O campus universitário
Sou formado em Ciências Sociais pela UFPE. Sempre quis ser músico, cantar etc e tal, mas meu pai era meio arredio, queria que eu seguisse uma carreira mais ‘promissora’ e achava que música não era o melhor caminho. De qualquer modo, o curso me interessava, sobretudo porque quando entrei na universidade ( 1977 ) ainda vivíamos sob a ditadura e Sociologia era algo bem ‘alternativo’, do pessoal mais cabeça, mais ‘engajado’ politicamente, tinha muito cabeludo no curso e eu me sentia muito à vontade naquele ambiente meio transgressor. Eu também era cabeludo, fumava maconha, lia o jornal ‘Movimento’ com fervor religioso, andava de havaianas e bolsa de couro à tiracolo, ou seja, tinha o perfil exato para estar ali, embora fosse meio arredio àquela coisa de política estudantil, aqueles jargões que se usava nos discursos...eu sempre preferi o bar da Tripa e a radiola de ficha que tinha lá. Mas por conta disso tudo, acabei virando um autodidata , aqui e ali tive aulas de violão e de um modo mais sistemático fiz técnica vocal, mas boa parte do que aprendi na música foi com a vida mesmo, vendo e observando os outros fazerem, e depurando as coisas na marra, às vezes por osmose, outras tantas no meio da levada.
A utopia lusitana
Saí do Brasil em meados de 1990, logo no início do governo Collor. Acabávamos de sair do marasmo dos anos 80 e não havia nada de muito promissor pela frente. Eu era parte de um grupo de artistas que havia esgotado todas as possibilidades por aqui; (eu, Henrique Macedo, Valma Ruggeri, Cássio Sette, Zeh Rocha etc etc) estávamos de saco cheio, a cidade lançava um olhar desdenhoso sobre as coisas que se faziam por aqui enfim, era hora de cair fora e achei que Portugal seria uma boa alternativa tendo em vista que, como filho de pais portugueses, eu poderia requerer dupla nacionalidade, coisa que acabei fazendo e que facilitou bastante minha circulação pela Europa.
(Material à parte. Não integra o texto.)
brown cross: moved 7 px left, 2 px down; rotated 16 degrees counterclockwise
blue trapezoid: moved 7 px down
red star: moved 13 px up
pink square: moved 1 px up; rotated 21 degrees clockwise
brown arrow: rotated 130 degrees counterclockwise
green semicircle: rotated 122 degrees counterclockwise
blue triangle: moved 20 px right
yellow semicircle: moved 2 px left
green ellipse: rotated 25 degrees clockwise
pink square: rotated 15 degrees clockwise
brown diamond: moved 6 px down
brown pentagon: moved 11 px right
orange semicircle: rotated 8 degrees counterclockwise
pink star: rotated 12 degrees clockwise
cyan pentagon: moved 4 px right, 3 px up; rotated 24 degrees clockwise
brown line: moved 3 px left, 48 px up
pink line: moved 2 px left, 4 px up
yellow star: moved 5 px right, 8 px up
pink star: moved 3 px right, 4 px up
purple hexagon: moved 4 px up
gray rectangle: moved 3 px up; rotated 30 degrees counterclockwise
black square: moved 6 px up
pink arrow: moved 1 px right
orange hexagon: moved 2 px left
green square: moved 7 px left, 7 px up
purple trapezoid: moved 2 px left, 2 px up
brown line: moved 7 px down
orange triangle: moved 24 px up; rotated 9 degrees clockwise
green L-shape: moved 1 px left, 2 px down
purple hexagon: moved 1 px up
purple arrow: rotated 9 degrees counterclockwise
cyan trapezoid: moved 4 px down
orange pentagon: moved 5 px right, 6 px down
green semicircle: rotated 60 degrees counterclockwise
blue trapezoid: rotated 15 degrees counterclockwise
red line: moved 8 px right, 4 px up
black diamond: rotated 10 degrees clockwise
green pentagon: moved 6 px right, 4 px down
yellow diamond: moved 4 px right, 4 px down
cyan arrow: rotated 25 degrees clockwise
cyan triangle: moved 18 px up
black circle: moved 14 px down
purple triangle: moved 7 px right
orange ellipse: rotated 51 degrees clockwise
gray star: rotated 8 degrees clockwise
Peguei Portugal numa fase de ótima empatia com a música brasileira e isso facilitou bastante a minha integração, mas também ao longo dos 9 anos que vivi por lá fui enchendo o saco do que fazia, essa coisa de uma visão meio estandardizada da música brasileira que se tem lá fora e que eu era obrigado a me amoldar, sob pena de perder os trampos e tal; isso foi gerando em mim uma insatisfação que culminou com a decisão da minha volta, no início de 1999.
A volta ao Recife
Era esperado que encontrasse uma cidade mudada, depois de 9 anos. Acho que Recife melhorou muito, o movimento mangue resultou entre outras coisas num reconhecimento por parte do público das potencialidades aqui existentes e tal, mas ainda há um longo caminho a percorrer. Falta um plano de apoio e incentivo mais sistemático por parte dos órgãos oficiais da cultura, faltam produtores que realmente invistam de forma ousada, criteriosa e sobretudo corajosa no elenco local, falta quebrar a hegemonia das rádios locais, que hesitam de modo descarado e cínico em executar a música que é feita aqui ( são raras e louváveis as exceções ), falta espaço na mídia como um todo, falta uma gravadora que tenha algum poder de fogo além de boas intenções, faltam enfim os canais por onde escoar a produção local, que é bastante prolífica.